**Description of the task:** Write out word for word each line of the records, beginning at the first and stopping after the line with "cuentaÂ la calidad". Leave the pictures out.

Extracted page text data
*** Begin section ***
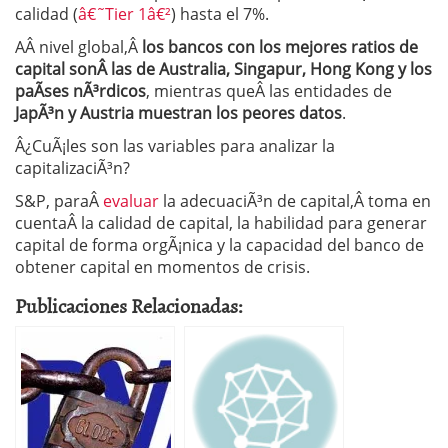
calidad (
â€˜Tier 1â€²
) hasta el 7%.
AÂ nivel global,Â
los bancos con los mejores ratios de
capital sonÂ las de Australia, Singapur, Hong Kong y los
paÃ­ses nÃ³rdicos
, mientras queÂ las entidades de
JapÃ³n y Austria muestran los peores datos
.
Â¿CuÃ¡les son las variables para analizar la
capitalizaciÃ³n?
S&P, paraÂ
evaluar
la adecuaciÃ³n de capital,Â toma en
cuentaÂ la calidad de capital, la habilidad para generar
capital de forma orgÃ¡nica y la capacidad del banco de
obtener capital en momentos de crisis.
Publicaciones Relacionadas:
*** End section ***
**Result of the exercise:**
calidad (
â€˜Tier 1â€²
) hasta el 7%.
AÂ nivel global,Â
los bancos con los mejores ratios de
capital sonÂ las de Australia, Singapur, Hong Kong y los
paÃ­ses nÃ³rdicos
, mientras queÂ las entidades de
JapÃ³n y Austria muestran los peores datos
.
Â¿CuÃ¡les son las variables para analizar la
capitalizaciÃ³n?
S&P, paraÂ
evaluar
la adecuaciÃ³n de capital,Â toma en
cuentaÂ la calidad de capital, la habilidad para generar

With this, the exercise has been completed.